| WORK REQUIRED |
Up to and including the line that contains "οι δύο άνδρες", reproduce every line exactly, beginning with the first line below.

BEGIN SUPPLIED RECORDS

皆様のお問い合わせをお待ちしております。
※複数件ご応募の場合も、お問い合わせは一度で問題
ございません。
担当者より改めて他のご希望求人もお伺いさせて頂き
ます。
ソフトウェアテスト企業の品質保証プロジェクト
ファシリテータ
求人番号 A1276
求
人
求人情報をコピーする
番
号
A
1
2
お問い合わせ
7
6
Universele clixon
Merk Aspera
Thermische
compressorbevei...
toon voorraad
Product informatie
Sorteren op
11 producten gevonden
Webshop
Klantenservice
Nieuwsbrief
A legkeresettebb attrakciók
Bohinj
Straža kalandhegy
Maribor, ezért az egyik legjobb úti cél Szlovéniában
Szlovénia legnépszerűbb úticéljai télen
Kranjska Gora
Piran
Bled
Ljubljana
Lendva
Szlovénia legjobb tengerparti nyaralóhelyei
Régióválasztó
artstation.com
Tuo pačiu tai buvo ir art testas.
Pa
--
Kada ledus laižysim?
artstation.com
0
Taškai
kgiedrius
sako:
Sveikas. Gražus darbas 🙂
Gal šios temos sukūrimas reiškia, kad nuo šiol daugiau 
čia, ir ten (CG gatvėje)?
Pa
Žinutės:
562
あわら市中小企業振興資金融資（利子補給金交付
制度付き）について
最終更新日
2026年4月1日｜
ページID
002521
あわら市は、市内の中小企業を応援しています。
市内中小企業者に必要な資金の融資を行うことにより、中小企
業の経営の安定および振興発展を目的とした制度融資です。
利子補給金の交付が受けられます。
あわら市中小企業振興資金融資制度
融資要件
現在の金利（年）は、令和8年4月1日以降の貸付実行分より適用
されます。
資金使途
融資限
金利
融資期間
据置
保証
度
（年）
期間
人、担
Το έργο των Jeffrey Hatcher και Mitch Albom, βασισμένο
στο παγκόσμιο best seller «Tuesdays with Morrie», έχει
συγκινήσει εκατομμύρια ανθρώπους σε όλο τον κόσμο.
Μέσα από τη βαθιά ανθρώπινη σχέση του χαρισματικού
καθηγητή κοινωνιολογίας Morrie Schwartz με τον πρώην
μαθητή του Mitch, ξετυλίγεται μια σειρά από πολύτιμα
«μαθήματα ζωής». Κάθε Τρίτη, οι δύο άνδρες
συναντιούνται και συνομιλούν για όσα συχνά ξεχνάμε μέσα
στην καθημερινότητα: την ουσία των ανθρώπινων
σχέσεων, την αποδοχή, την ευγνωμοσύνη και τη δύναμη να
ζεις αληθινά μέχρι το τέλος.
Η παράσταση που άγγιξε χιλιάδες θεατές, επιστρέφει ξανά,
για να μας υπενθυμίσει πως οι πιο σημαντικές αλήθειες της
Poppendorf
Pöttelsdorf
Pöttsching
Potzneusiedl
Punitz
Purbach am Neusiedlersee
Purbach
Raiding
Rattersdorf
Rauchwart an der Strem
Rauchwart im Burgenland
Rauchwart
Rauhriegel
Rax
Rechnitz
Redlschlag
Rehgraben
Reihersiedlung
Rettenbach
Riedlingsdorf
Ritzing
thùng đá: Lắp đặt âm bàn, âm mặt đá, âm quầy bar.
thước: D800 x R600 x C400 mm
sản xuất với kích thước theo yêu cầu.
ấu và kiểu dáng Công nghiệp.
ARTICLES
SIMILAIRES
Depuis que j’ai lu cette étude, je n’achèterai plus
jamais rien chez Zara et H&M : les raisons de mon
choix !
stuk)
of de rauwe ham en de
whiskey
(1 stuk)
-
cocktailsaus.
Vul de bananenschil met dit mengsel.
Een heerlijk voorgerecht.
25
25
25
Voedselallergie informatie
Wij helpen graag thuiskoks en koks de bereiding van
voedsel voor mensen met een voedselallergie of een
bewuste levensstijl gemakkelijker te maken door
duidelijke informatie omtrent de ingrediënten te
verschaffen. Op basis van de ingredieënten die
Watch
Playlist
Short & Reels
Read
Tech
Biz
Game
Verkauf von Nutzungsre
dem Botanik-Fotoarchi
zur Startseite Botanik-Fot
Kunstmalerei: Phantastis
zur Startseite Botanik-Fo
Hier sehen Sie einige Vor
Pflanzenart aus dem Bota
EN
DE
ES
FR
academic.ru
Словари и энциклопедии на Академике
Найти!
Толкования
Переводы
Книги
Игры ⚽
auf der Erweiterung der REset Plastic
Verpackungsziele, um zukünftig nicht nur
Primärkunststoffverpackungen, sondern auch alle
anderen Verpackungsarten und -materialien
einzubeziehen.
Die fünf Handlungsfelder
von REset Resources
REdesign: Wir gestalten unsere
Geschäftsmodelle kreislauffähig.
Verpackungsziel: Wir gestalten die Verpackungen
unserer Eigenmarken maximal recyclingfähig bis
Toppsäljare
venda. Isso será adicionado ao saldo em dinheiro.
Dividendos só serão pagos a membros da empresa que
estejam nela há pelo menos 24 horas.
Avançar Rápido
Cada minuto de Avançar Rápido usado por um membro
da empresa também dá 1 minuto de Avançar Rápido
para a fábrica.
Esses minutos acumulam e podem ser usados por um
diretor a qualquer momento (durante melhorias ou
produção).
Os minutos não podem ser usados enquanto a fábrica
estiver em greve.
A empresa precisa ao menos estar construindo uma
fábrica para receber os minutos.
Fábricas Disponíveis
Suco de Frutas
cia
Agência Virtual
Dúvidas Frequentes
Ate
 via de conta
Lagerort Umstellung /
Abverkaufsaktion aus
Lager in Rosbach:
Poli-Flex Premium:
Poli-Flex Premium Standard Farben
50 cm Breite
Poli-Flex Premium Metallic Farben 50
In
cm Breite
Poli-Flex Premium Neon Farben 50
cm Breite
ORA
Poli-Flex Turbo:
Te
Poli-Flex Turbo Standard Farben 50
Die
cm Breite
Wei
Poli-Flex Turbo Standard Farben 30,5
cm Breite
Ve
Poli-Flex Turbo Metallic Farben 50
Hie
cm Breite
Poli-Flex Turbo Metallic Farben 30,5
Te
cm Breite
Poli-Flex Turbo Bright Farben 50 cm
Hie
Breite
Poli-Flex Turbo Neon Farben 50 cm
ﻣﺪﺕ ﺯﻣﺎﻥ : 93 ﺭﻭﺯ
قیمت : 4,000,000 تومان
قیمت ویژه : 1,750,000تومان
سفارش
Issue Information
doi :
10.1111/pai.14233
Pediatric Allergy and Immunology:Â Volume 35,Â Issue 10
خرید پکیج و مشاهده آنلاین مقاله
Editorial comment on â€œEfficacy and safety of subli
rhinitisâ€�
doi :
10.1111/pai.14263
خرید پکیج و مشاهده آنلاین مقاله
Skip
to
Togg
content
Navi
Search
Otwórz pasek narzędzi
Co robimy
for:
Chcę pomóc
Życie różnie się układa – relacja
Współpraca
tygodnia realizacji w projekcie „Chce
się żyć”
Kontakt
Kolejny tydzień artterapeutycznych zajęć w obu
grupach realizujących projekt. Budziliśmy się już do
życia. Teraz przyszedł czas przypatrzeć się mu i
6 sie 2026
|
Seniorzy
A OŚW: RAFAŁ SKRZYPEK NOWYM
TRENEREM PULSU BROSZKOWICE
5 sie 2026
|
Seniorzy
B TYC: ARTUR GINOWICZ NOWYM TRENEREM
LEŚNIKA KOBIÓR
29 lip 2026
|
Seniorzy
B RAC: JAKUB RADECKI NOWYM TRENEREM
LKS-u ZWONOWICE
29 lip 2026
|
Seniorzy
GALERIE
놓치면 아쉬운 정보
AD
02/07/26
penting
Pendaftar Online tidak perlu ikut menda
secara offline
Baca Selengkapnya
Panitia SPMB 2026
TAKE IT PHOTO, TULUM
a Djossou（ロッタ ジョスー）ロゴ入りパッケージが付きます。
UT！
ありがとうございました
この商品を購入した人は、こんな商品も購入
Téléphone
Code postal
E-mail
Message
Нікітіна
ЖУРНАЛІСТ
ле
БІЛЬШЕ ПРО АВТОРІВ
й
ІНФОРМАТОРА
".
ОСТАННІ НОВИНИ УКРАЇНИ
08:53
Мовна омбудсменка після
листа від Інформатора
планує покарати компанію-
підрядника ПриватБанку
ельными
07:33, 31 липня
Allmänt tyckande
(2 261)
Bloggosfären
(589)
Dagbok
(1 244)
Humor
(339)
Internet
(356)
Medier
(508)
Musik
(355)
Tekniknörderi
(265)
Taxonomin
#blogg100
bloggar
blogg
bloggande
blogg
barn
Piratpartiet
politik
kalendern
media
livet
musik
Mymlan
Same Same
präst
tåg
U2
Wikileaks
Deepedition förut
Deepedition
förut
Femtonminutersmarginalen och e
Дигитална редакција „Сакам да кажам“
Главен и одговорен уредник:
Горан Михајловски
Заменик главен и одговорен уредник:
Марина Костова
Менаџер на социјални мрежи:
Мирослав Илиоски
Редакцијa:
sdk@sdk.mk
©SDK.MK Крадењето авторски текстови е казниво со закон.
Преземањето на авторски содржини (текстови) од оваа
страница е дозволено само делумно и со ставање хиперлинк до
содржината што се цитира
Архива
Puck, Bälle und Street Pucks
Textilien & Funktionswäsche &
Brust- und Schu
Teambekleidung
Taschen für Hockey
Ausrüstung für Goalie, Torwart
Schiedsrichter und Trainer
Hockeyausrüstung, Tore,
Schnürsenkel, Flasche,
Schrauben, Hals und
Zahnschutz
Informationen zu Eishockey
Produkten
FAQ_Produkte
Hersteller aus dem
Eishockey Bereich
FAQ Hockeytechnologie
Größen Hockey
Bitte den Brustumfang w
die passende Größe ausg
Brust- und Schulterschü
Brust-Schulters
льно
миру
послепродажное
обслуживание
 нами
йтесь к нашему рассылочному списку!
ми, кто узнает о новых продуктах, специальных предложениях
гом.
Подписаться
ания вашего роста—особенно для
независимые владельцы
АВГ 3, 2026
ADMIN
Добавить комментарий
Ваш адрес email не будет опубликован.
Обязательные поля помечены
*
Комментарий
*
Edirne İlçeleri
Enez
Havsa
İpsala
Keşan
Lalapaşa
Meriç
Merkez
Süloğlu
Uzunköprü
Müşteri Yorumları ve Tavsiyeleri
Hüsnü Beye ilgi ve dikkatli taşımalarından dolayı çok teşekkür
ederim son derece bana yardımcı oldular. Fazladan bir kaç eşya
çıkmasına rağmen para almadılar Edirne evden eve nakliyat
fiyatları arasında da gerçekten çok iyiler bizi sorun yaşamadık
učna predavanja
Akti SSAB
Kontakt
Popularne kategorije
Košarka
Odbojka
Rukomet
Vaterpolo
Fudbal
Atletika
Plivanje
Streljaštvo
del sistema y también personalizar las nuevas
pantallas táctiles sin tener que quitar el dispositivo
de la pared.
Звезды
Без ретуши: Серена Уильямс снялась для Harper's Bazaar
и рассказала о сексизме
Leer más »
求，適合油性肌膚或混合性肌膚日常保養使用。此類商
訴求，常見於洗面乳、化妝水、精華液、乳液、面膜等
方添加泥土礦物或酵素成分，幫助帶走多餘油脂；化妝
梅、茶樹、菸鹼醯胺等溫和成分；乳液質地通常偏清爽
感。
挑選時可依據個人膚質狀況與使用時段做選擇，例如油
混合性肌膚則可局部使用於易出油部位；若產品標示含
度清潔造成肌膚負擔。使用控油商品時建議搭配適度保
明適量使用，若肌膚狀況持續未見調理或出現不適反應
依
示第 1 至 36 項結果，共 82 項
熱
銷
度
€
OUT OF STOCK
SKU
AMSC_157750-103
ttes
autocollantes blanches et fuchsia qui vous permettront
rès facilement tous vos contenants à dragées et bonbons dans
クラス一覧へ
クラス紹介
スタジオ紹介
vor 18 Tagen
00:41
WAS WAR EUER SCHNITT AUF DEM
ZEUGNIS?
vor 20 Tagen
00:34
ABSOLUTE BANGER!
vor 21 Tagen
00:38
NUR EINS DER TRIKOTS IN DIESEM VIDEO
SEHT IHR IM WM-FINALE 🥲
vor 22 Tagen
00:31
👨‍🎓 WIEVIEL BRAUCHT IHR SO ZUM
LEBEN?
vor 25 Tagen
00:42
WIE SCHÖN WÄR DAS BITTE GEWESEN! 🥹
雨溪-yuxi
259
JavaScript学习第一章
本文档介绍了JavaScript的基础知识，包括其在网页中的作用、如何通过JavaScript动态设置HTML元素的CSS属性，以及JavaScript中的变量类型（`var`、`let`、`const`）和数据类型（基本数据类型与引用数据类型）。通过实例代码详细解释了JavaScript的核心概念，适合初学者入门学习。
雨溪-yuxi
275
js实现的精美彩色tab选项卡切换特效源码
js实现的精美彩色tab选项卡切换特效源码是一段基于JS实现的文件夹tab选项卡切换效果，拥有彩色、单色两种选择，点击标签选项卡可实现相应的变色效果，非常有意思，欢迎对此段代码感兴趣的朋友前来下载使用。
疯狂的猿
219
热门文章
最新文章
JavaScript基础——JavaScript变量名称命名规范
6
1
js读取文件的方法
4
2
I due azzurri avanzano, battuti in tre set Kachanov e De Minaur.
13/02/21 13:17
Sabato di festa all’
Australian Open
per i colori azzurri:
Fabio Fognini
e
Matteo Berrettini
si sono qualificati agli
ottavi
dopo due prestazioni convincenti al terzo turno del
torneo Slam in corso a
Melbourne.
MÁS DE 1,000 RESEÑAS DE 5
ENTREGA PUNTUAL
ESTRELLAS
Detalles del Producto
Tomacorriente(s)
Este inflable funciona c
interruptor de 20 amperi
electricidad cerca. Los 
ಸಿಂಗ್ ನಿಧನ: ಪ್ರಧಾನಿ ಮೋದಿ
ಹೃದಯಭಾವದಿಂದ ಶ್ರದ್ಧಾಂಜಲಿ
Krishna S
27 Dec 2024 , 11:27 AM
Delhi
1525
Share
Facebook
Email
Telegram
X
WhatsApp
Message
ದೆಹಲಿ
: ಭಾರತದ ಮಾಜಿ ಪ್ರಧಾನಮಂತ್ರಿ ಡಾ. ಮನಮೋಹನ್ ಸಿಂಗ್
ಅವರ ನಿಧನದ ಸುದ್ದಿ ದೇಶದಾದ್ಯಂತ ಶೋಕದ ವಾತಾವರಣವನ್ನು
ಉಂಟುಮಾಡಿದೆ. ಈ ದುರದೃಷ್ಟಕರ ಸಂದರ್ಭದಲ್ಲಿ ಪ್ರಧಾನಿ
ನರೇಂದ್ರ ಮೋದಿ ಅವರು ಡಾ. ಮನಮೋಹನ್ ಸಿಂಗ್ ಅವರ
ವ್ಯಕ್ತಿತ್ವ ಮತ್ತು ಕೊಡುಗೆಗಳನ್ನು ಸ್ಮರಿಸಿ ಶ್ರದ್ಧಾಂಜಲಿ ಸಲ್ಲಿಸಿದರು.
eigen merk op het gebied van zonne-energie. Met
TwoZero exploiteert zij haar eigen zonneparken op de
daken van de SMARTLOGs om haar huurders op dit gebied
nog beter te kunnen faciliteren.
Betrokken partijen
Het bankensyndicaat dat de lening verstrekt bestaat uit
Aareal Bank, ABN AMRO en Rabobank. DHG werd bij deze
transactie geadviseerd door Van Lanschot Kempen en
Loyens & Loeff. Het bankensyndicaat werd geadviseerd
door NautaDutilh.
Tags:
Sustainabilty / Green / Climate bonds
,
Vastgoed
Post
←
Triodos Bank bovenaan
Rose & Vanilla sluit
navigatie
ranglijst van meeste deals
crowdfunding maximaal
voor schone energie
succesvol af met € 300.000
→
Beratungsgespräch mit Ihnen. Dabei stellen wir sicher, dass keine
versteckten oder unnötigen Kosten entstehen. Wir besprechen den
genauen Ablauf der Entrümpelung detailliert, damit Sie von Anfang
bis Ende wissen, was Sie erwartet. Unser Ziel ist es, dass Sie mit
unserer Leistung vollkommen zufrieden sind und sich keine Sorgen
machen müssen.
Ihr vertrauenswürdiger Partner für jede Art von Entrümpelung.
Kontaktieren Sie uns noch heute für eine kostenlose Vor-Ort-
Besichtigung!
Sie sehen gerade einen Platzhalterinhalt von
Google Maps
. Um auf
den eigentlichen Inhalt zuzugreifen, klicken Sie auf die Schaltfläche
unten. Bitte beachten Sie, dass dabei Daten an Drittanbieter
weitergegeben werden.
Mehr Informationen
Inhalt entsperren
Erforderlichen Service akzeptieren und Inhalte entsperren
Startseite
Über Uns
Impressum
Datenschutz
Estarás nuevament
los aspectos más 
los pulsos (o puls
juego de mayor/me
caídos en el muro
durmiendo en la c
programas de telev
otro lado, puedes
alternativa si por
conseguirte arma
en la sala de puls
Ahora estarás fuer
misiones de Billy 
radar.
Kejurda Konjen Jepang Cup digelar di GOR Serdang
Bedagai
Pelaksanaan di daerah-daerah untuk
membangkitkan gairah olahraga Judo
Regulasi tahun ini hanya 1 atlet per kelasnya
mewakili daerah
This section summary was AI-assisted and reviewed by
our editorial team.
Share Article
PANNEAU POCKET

END SUPPLIED RECORDS

| TASK RESPONSE |
皆様のお問い合わせをお待ちしております。
※複数件ご応募の場合も、お問い合わせは一度で問題
ございません。
担当者より改めて他のご希望求人もお伺いさせて頂き
ます。
ソフトウェアテスト企業の品質保証プロジェクト
ファシリテータ
求人番号 A1276
求
人
求人情報をコピーする
番
号
A
1
2
お問い合わせ
7
6
Universele clixon
Merk Aspera
Thermische
compressorbevei...
toon voorraad
Product informatie
Sorteren op
11 producten gevonden
Webshop
Klantenservice
Nieuwsbrief
A legkeresettebb attrakciók
Bohinj
Straža kalandhegy
Maribor, ezért az egyik legjobb úti cél Szlovéniában
Szlovénia legnépszerűbb úticéljai télen
Kranjska Gora
Piran
Bled
Ljubljana
Lendva
Szlovénia legjobb tengerparti nyaralóhelyei
Régióválasztó
artstation.com
Tuo pačiu tai buvo ir art testas.
Pa
--
Kada ledus laižysim?
artstation.com
0
Taškai
kgiedrius
sako:
Sveikas. Gražus darbas 🙂
Gal šios temos sukūrimas reiškia, kad nuo šiol daugiau 
čia, ir ten (CG gatvėje)?
Pa
Žinutės:
562
あわら市中小企業振興資金融資（利子補給金交付
制度付き）について
最終更新日
2026年4月1日｜
ページID
002521
あわら市は、市内の中小企業を応援しています。
市内中小企業者に必要な資金の融資を行うことにより、中小企
業の経営の安定および振興発展を目的とした制度融資です。
利子補給金の交付が受けられます。
あわら市中小企業振興資金融資制度
融資要件
現在の金利（年）は、令和8年4月1日以降の貸付実行分より適用
されます。
資金使途
融資限
金利
融資期間
据置
保証
度
（年）
期間
人、担
Το έργο των Jeffrey Hatcher και Mitch Albom, βασισμένο
στο παγκόσμιο best seller «Tuesdays with Morrie», έχει
συγκινήσει εκατομμύρια ανθρώπους σε όλο τον κόσμο.
Μέσα από τη βαθιά ανθρώπινη σχέση του χαρισματικού
καθηγητή κοινωνιολογίας Morrie Schwartz με τον πρώην
μαθητή του Mitch, ξετυλίγεται μια σειρά από πολύτιμα
«μαθήματα ζωής». Κάθε Τρίτη, οι δύο άνδρες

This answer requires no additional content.